Becker County hopes to upgrade its slower and aging election equipment

Becker County Auditor-Treasurer Mary Hendrickson checks out the AutoMARK voting machine, which helps those with sight or hearing problems, in this 2016 file photo. (Nathan Bowe / Tribune)

Becker County is applying for a $76,500 state grant in hopes of upgrading its election equipment.

The money would come from an additional $2 million authorized by the state Legislature last year. It can be used toward a 50% match to pay for optical scan precinct counters and central counters or assisted voting devices. It will pay up to 75% of the cost of electronic rosters or poll books.

The grant application deadline is Jan. 31, and grants will be awarded March 31 -- with across-the-board reductions if more requests are received than funds available.

“We’re just trying to update our 2006 election equipment,” Becker County Auditor-Treasurer Mary Hendrickson said. “We got the M100 in 2006; the DS200 is now twice as fast,” she said. Any amount of grant funding would be helpful, but she hopes to get at least $24,000 -- enough for four additional optical scan precinct counters at $6,000 apiece.

If more than that become available, she would like to replace some of the 70-pound AutoMARK voting machines with lighter equipment. The AutoMARK ballot-marking devices are designed to provide privacy and accessibility to voters who are blind, vision-impaired or have a condition that makes it difficult or impossible to mark a ballot.


They are sparsely used, perhaps once per precinct per election, Hendrickson said. And it’s not easy for election workers to haul the heavy AutoMARKs out to the precincts for an election and then back to the courthouse, where all election equipment is securely stored between elections, she said.

“They’re talking about something more like a laptop (to replace the AutoMARK). It’s not approved by the state yet, but we put it in the funding in hope we can use it in the autumn general election,” she said.

Sometimes simpler is better. There are now 13 lesser-populated Becker County precincts that use mail-in ballots exclusively, and “we’ve found that turnout is actually better,” Hendrickson said, “because everyone has a ballot.” A voter just has to fill it in and mail it to the courthouse.

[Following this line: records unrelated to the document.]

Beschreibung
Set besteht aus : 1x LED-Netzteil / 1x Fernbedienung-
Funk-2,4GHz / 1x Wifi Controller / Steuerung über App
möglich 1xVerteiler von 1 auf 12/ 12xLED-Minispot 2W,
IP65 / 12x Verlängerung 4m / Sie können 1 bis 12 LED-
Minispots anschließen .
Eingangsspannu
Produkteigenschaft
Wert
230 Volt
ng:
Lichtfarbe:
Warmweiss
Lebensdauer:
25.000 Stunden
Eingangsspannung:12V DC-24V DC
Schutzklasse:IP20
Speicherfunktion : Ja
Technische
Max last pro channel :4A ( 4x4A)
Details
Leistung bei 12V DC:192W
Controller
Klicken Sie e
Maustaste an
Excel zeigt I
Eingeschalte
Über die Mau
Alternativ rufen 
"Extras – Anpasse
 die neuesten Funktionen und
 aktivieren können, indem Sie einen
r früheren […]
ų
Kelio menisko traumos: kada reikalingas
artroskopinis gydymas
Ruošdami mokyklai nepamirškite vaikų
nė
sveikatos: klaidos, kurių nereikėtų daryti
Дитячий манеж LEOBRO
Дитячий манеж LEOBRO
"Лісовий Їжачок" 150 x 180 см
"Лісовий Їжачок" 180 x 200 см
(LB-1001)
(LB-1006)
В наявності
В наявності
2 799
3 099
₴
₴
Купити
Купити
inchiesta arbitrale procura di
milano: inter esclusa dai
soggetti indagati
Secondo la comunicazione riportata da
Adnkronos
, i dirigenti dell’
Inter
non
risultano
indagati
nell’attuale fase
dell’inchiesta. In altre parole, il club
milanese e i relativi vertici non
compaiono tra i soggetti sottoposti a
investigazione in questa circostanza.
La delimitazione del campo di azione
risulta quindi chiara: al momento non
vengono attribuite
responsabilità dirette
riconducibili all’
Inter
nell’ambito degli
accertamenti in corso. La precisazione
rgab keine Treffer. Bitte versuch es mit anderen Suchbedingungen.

Minnesota Secretary of State Steve Simon said the state welcomes the help Minnesota has received from the federal government “to aid in cybersecurity, helping counties obtain the tools they need to make voting accessible for Minnesotans with disabilities, updating voting equipment, and more.”

Securing the integrity of elections “is a race without a finish line,” he added. “Some elections security watchers have said the funding came a year late and a billion dollars short, and there may be some truth to that. Periodic bouts of funding are helpful, but ongoing, dedicated funds could make a bigger impact on securing our elections. Still, with another round of funding soon becoming available, we will be able to continue this important work."

The grant funding that Becker County is applying for is in addition to the $7 million that was authorized by the Minnesota Legislature and distributed in 2017.

The ES&S Model 100 is a precinct-based, voter-activated ballot counter and vote tabulator that uses visible light scanning to count and record voter information from paper ballots. It is used in eastern and northern precincts in Becker County.

Mail ballot precincts mostly located in northwest and north central areas of Becker County were also counted with the Model 100, according to a statewide precinct map of election equipment used in 2018.


Becker County did not use any ePollbooks in the 2018 election.

Otter Tail, Hubbard and Clay counties all had at least some precincts using ePollbooks in 2018, according to Simon’s office.